The threats to their lives are therefore easily understood as consequences of the same factors underlying the plots to attack Ashraf 3. Those include the uptick in malign activities associated with the Raisi administration, as well as Western silence over those activities and Raisi’s appointment itself.

Sadly, that silence has only been reinforced in the midst of the current outpouring of terrorist threats, which escalated to the point of an outright attack on August 12 when an admirer of the Iranian regime and the IRGC stabbed the author Salman Rushdie at a Western New York literary event in an apparent effort to implement the 1989 fatwa calling for his death.
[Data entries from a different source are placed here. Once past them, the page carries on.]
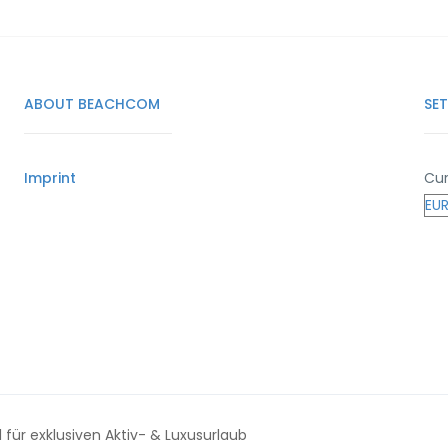
ABOUT BEACHCOM
SE
Imprint
Cur
für exklusiven Aktiv- & Luxusurlaub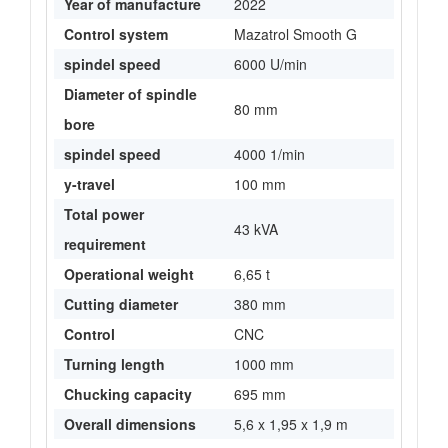
Year of manufacture
2022
Control system
Mazatrol Smooth G
spindel speed
6000 U/min
Diameter of spindle
80 mm
bore
spindel speed
4000 1/min
y-travel
100 mm
Total power
43 kVA
requirement
Operational weight
6,65 t
Cutting diameter
380 mm
Control
CNC
Turning length
1000 mm
Chucking capacity
695 mm
Overall dimensions
5,6 x 1,95 x 1,9 m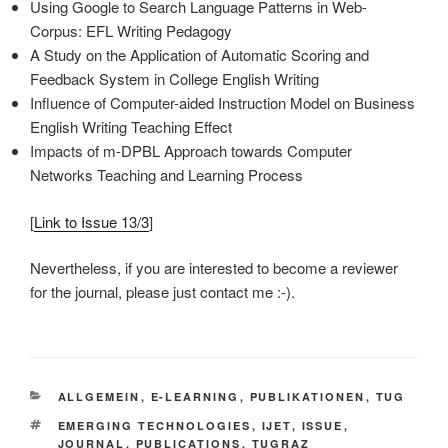
Using Google to Search Language Patterns in Web-
Corpus: EFL Writing Pedagogy
A Study on the Application of Automatic Scoring and
Feedback System in College English Writing
Influence of Computer-aided Instruction Model on Business
English Writing Teaching Effect
Impacts of m-DPBL Approach towards Computer
Networks Teaching and Learning Process
[
Link to Issue 13/3
]
Nevertheless, if you are interested to become a reviewer
for the journal, please just contact me :-).
KATEGORIEN
ALLGEMEIN
,
E-LEARNING
,
PUBLIKATIONEN
,
TUG
SCHLAGWÖRTER
EMERGING TECHNOLOGIES
,
IJET
,
ISSUE
,
JOURNAL
,
PUBLICATIONS
,
TUGRAZ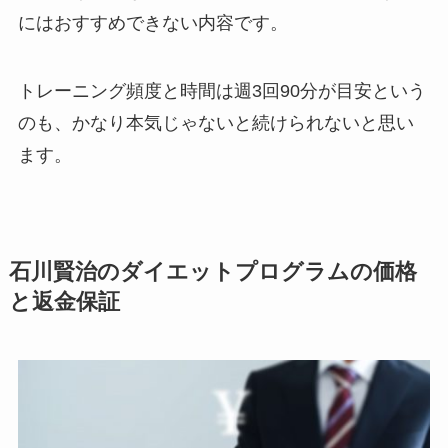
にはおすすめできない内容です。
トレーニング頻度と時間は週3回90分が目安という
のも、かなり本気じゃないと続けられないと思い
ます。
石川賢治のダイエットプログラムの価格
と返金保証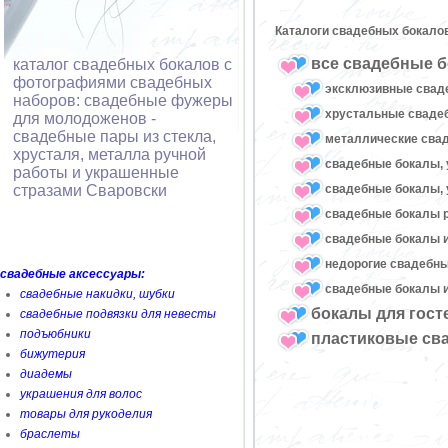
Каталоги свадебных бокало
все свадебные б
каталог свадебных бокалов с
фотографиями свадебных
эксклюзивные свад
наборов: свадебные фужеры
хрустальные свад
для молодоженов -
свадебные пары из стекла,
металлические сва
хрусталя, металла ручной
свадебные бокалы, 
работы и украшенные
свадебные бокалы, 
стразами Сваровски
свадебные бокалы 
свадебные бокалы и
недорогие свадебн
свадебные аксессуары:
свадебные бокалы и
свадебные накидки, шубки
бокалы для гост
свадебные подвязки для невесты
подъюбники
пластиковые св
бижутерия
диадемы
украшения для волос
товары для рукоделия
браслеты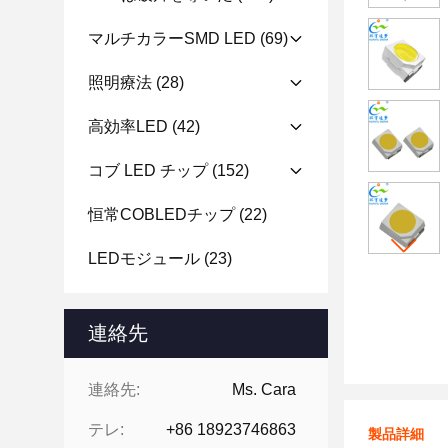
マルチカラーSMD LED
(69)
照明療法
(28)
高効率LED
(42)
コブ LED チップ
(152)
恒常COBLEDチップ
(22)
LEDモジュール
(23)
連絡先
連絡先:
Ms. Cara
テレ:
+86 18923746863
製品詳細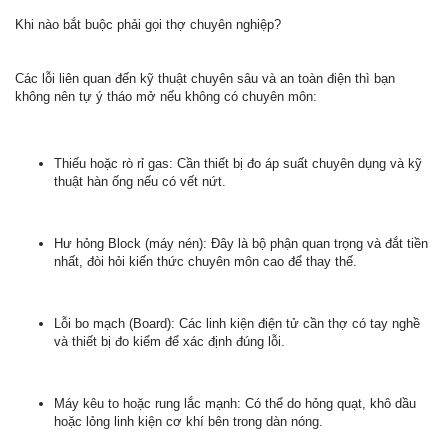
Khi nào bắt buộc phải gọi thợ chuyên nghiệp?
Các lỗi liên quan đến kỹ thuật chuyên sâu và an toàn điện thì bạn
không nên tự ý tháo mở nếu không có chuyên môn:
Thiếu hoặc rò rỉ gas: Cần thiết bị đo áp suất chuyên dụng và kỹ
thuật hàn ống nếu có vết nứt.
Hư hỏng Block (máy nén): Đây là bộ phận quan trọng và đắt tiền
nhất, đòi hỏi kiến thức chuyên môn cao để thay thế.
Lỗi bo mạch (Board): Các linh kiện điện tử cần thợ có tay nghề
và thiết bị đo kiểm để xác định đúng lỗi.
Máy kêu to hoặc rung lắc mạnh: Có thể do hỏng quạt, khô dầu
hoặc lỏng linh kiện cơ khí bên trong dàn nóng.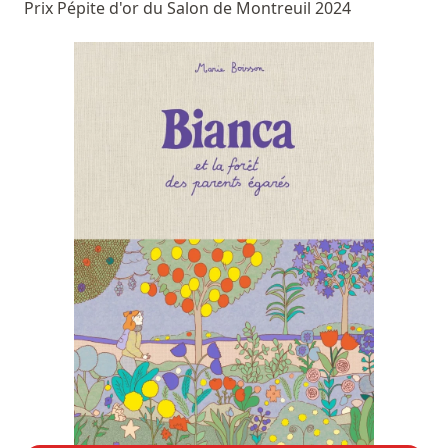
Prix Pépite d'or du Salon de Montreuil 2024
Even after Tehran justified and praised that attack, efforts to restore the Iran nuclear deal proceeded in the absence of any new objections or demands from the Western side. Meanwhile, the Belgian government continued to move toward the implementation of a treaty with the Iranian regime, which is expected to set the stage for the terrorist-diplomat Assadollah Assadi to be released only four years into his 20-year sentence.

Perhaps most alarming of all, the US and the United Nations appear to have overlooked each of the recent terrorist threats and the general upward trend in Tehran’s malign activities in order to leave in place an invitation for Ebrahim Raisi to deliver a speech at the UN General Assembly next month.

If these plans remain unchanged and Raisi is granted a visa to visit New York, it will provide undue legitimacy to a criminal whose own people have roundly condemned him as a “butcher,” and it will once again reinforce the sense of impunity that prompted that criminal to oversee a surge of threats and human rights abuses not only within his own country but throughout the world.

In retrospect, one could argue that Ebrahim Raisi actually did deliver the promises he made to the regime’s establishment. The question asks if Western leaders will do the same to the oath they made to their citizens and principles.